Giovannesi: “I miei fiori tra le sbarre”

Claudio Giovannesi torna a confrontarsi con la realtà con una love story adolescenziale dietro le sbarre, Fiore, accolta con calore dalla Quinzaine des Réalisateurs


CANNES – Claudio Giovannesi torna a confrontarsi con la realtà con una love story adolescenziale dietro le sbarre, Fiore, accolta con calore dalla Quinzaine des Réalisateurs. Dopo Alì ha gli occhi azzurri e Fratelli d’Italia prosegue a scandagliare realtà marginali dell’universo giovanile in una sorta di romanzo di formazione in più capitoli. In questo ad essere protagonista della vicenda c’è una ragazza (l’intensa Daphne Scoccia) di cui facciamo la conoscenza mentre minaccia una coetanea in metropolitana con un taglierino per portarle via l’iPhone. Dura, praticamente senza famiglia, eppure ancora infantile e pronta a innamorarsi, adora il padre Ascanio (Valerio Mastandrea) anche lui con una storia di galera – è in libertà vigilata – e che sta cercando di rifarsi una vita con una romena. Tanto da non accettare di prendere con sé la figlia per garantirle la libertà condizionale. Resta dunque in carcere, Daphne, e lì si innamora di Josh (Josciua Algeri), recluso anche lui, appena scaricato dalla ragazza che non se la sente di aspettarlo. Una storia proibita, fatta di bigliettini e sguardi da lontano, perché il regolamento non consente scambi tra maschi e femmine. 

Un film in presa diretta con la realtà, Fiore, che arriverà in sala con BIM dal 25 maggio a Roma e Milano, e dal 1° giugno nel resto d’Italia. Costruito attraverso un seminario di quattro mesi al minorile di Casal del Marmo, dove regista e sceneggiatori (Filippo Gravino e Antonella Lattanzi) hanno prestato servizio come insegnanti volontari. “Molto di quello che c’è nel film, circostanze e dialoghi, viene da quell’esperienza. Anche le tante assurde proibizioni a cui questi giovanissimi sono sottoposti, come quella che nega alle ragazze di poter usare il rossetto”, spiega Giovannesi.
“Il carcere non serve a niente – prosegue il regista, classe 1978 – se non a rinchiuderli: ci sono sbarre, celle di isolamento, si fanno tentativi di recupero con i laboratori ma è più che altro uno spreco di soldi pubblici. I minorenni sono colpevoli di fronte alla legge ma hanno l’innocenza degli adolescenti”.

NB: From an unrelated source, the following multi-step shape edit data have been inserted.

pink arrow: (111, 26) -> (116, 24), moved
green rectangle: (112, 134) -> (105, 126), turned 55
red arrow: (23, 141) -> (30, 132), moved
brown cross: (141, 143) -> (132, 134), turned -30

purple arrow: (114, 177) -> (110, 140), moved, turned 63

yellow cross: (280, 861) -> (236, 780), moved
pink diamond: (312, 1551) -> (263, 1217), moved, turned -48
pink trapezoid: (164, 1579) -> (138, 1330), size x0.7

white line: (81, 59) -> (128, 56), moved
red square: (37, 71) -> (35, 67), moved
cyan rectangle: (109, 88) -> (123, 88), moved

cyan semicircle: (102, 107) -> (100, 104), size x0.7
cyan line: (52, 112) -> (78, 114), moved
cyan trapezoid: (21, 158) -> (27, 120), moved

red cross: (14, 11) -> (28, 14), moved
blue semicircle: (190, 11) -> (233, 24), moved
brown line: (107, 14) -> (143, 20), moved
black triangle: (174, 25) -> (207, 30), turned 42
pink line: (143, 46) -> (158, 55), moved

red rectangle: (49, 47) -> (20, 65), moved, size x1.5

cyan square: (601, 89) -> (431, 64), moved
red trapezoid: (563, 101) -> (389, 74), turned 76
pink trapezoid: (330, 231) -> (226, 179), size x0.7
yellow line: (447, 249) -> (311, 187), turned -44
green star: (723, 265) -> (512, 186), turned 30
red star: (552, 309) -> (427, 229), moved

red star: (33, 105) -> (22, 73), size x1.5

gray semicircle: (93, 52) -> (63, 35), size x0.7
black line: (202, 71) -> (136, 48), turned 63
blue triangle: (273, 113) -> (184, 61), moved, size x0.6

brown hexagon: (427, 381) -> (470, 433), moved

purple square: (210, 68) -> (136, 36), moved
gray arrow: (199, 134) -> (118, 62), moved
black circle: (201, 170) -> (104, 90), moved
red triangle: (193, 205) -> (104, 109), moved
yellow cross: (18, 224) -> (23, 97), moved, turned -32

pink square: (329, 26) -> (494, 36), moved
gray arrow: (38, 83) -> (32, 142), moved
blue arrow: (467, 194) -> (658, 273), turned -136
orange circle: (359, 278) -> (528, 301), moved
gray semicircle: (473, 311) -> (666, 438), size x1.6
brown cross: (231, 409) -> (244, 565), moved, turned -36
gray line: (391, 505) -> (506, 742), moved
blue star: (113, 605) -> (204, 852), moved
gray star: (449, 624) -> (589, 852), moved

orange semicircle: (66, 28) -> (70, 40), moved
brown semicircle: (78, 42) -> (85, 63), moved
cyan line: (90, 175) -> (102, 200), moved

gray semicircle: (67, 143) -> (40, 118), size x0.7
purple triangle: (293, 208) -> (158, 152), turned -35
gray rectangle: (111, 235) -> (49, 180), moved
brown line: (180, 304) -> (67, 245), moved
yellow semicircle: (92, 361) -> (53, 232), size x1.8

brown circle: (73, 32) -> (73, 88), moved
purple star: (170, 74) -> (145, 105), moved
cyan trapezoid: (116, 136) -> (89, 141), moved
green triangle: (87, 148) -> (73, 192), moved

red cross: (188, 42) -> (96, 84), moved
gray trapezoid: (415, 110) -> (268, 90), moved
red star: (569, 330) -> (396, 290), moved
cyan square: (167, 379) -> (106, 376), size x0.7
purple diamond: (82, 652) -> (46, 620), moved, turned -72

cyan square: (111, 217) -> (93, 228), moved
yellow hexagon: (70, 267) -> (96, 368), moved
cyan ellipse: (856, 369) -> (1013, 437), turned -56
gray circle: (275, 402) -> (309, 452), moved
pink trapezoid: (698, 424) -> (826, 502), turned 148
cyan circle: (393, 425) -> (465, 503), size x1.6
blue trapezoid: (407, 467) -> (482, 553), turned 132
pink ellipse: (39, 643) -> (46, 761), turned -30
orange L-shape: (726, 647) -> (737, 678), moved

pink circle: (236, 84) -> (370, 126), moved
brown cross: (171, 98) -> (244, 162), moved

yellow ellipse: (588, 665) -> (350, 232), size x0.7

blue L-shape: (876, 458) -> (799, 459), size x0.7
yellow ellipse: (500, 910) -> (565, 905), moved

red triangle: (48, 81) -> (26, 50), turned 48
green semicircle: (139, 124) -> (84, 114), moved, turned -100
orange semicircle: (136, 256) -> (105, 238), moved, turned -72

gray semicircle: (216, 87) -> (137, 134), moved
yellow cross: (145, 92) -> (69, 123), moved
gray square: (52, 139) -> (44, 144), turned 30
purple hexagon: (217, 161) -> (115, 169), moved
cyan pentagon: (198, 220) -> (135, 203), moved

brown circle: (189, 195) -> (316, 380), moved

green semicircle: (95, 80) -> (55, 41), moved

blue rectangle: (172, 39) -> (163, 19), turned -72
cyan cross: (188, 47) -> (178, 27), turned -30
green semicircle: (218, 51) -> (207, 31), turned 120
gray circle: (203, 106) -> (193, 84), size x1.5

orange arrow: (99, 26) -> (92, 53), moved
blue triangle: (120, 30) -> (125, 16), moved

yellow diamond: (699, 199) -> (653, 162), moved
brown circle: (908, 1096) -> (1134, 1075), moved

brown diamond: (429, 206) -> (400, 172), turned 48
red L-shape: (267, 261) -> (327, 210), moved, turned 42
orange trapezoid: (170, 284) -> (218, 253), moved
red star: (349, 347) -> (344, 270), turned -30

Maschi e femmine non hanno diritto di comunicare, ma “più grande è l’ostacolo, più grande è l’amore come insegna Romeo e Giulietta. Sono stati gli stessi ragazzi a darci le loro lettere”. E anche i due giovani e convincenti protagonisti vengono da esperienze difficili. Josciua è stato detenuto e in carcere ha iniziato a fare teatro, ha 20 anni e una bambina di 8 mesi, ha appena riavuto il passaporto, Daphne (21 anni ma ne dimostra molti meno) è stata trovata per caso, cameriera in un ristorante di Monteverde. Per loro è stata un’ esperienza fortissima, in parte terapeutica. Oggi lei dice: “Mi sento un fiore che è sbocciato”.

Girato nel carcere non in funzione de L’Aquila, con guardie carcerarie vere (ma nel minorile non indossano la divisa) e qualche attore in alcuni ruoli come Aniello Arena, Laura Vasiliu, Francesca Riso e appunto Valerio Mastandrea (anche produttore associato insieme a IBC Movie e Rai Cinema). “Il padre di Daphne è un personaggio abbottonato e cementificato. Ma io non lo critico, i personaggi non vanno criticati mai, come Caligari insegna”, dice Mastandrea, che alla Quinzaine ha portato anche Fai bei sogni di Bellocchio. “L’ho scelto perché serviva un attore che avesse un livello di verità altissimo”, conclude Giovannesi.